Extreme summer heat has been increasing over the United States over the past century. The trend is particularly clear since 1985, and the trend toward hotter nights is particularly strong. See figure above illustrating NOAA data provided by the U.S. EPA here.

Hot nights are a classic signature of climate change on warming planet as the influence of global warming is particularly strong in elevating overnight temperatures. The impact of hot nights is especially important as elevated overnight temperatures do not permit any respite from the heat, respite that is critically important for children, the elderly and the ill.

High humidity is another trend driven by climate change, creating a double whammy. This trend particularly important as high humidity drives up the heat stress index dramatically.

The fingerprint of global warming has been found in the global increase in heatwaves. Climate change has been found to increase the global frequency, severity and duration of heatwaves.  

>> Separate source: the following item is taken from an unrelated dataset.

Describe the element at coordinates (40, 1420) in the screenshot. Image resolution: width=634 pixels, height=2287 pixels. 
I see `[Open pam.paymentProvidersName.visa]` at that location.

In the western United States the increasing heat is already so severe that the signal of climate change has been detected rising above the wide range in natural variation in temperatures seen at the local level (the range in natural variation is greater at the local level than the global scale). In the eastern U.S, an attribution study has already identified the fingerprint of climate change on extreme heat in the Northeast and North Central U.S..

The signal of climate change can be seen when heatwaves are especially severe or record-breaking, when they lasting longer than usual, when they appear unusually early or late in the season, and when a heatwave bring the total number of hotter-than-normal days in the year to date above the long-term average for the year to date.

Weather records tend to fall when climate change runs in the same direction as natural variation. With heatwaves, both natural variation and climate change are running towards extreme heat, with climate change amplifying the natural phenomena of extreme heat. Four out of five record-hot days globally are now amplified by the trend in global warming. Global warming contributed to the record for hottest day of the year globally in at least 82 percent of the records over the 1961-2010 period

While the long-term trend of increasing heat is driven by increasing concentrations of greenhouse gases in the atmosphere, other human activities played a role in short-term spikes and slumps in 20th century temperatures.

Notably, the spike of hot summer temperatures in the 1930s largely represent the extreme heat of the Dust Bowl era.  That heat was driven by large-scale land mismanagement in the Great Plains that resulted in dust-bowl conditions and the loss of surface moisture which would have otherwise provided evaporative cooling.

From the early 1950s to the mid-1970s, anthropogenic aerosol forcing (e.g. light-reflecting sulfur pollution from coal-fired power plants) reduced reduced summer temperatures in the Northeast and Southeast and agricultural intensification may have suppressed the hottest extremes in the Midwest through evaporative cooling via irrigation.

For more detail on the anthropogenic factors that drove short-term spikes and slumps in US temperatures over the 20th century, see Chapter Six of the 2017 U.S. National Climate Assessment.